Ah, that is going to be interesting e.g. for
#pragma omp requires unified_shared_memory
My plan was that for this the TU constructor would call some libgomp
library function that in the end would when loading plugins ensure that
only shared memory supporting plugins are loaded.  If the gcn plugin
will support shared memory only conditionally, we'll need some interfaces to
ensure that.

	Jakub

Stubbs, Andrew Nov. 15, 2019, 12:59 p.m. UTC | #4

On 15/11/2019 12:43, Jakub Jelinek wrote:
>> APUs, such as Carizzo are shared memory. DGPUs, such as Fiji and Vega, have
>> their own memory. A DGPU can access host memory, provided that it has been
>> set up just so, but that is very slow, and I don't know of a way to do that
>> without still having to copy the program data into that special region.
> 
> Ah, that is going to be interesting e.g. for
> #pragma omp requires unified_shared_memory
> My plan was that for this the TU constructor would call some libgomp
> library function that in the end would when loading plugins ensure that
> only shared memory supporting plugins are loaded.  If the gcn plugin
> will support shared memory only conditionally, we'll need some interfaces to
> ensure that.

This is a problem indeed. Right now the capability has to be declared up 
front, before the device has even been initialized. In theory, there 
could be both devices in a single machine, and that would be even worse, 
but then we don't support machines with heterogeneous DGPUs well either 
(it works fine for user programs that just use the GPU they're given).

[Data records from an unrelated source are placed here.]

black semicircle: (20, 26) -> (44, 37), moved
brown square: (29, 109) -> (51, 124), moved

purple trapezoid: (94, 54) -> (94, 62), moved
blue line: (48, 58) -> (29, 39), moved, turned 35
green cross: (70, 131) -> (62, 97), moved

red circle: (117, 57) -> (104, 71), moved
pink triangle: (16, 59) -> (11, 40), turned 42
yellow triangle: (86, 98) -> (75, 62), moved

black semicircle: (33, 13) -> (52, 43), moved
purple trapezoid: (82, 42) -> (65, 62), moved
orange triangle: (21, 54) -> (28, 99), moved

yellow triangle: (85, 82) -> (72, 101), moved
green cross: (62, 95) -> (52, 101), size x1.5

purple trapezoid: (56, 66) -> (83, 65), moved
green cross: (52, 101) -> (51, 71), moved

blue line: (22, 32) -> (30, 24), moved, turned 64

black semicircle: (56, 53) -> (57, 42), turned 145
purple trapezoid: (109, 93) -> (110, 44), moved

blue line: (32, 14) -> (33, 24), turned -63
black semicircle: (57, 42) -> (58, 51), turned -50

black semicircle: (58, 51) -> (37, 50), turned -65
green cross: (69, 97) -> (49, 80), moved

We've been basically ignoring it because a) we don't have any APUs to 
test with, and b) we're being paid to produce a toolchain for 
supercomputers that will never use APUs (nor mismatched DGPUs).

The APU can (pretend to) not use shared memory, of course, so it might 
Just Work, but I can't be sure.

There's also the problem of the XNACK support, which we haven't 
implemented in the backend. That's specific to APUs, so we'll never need 
it. You can get some distance without -- there was no mention of it in 
Honza's original port that targeted Carizzo -- but I don't really know 
how far.

Really, if nobody with an APU wants to fix it, we should just remove the 
Carizzo support that is there.

Andrew

Thomas Schwinge Dec. 2, 2019, 2:19 p.m. UTC | #5

Hi Andrew!

Sorry for the delay.

On 2019-11-14T16:36:38+0000, Andrew Stubbs <ams@codesourcery.com> wrote:
> This patch adds some necessary bits to enable OpenACC testings for 
> amdgcn offloading.

Generally, I'm in favor if you'd consider such a thing (that in principle
is just a copy/adapt of the existing cases) as obvious to commit (even
more so with your "amdgcn port" maintainer hat on), especially so given
that this has been/is blocking you, as Tobias told me more than once.

That said:

> --- a/libgomp/testsuite/lib/libgomp.exp
> +++ b/libgomp/testsuite/lib/libgomp.exp
> @@ -316,6 +316,9 @@ proc offload_target_to_openacc_device_type { offload_target } {
>  	nvptx* {
>  	    return "nvidia"
>  	}
> +	amdgcn* {
> +	    return "gcn"
> +	}
>  	default {
>  	    error "Unknown offload target: $offload_target"
>  	}

Maintain alphabetical sorting?

> @@ -444,3 +447,28 @@ proc check_effective_target_hsa_offloading_selected {} {
>  	check_effective_target_hsa_offloading_selected_nocache
>      }]
>  }
> +# Return 1 if at least one AMD GCN board is present.

Missing vertical space?

> +proc check_effective_target_openacc_amdgcn_accel_present { } {

> +proc check_effective_target_openacc_amdgcn_accel_selected { } {

I'd also have inserted these maintaining alphabetical sorting, but I see
the existing other stuff also doesn't, so no need to bother.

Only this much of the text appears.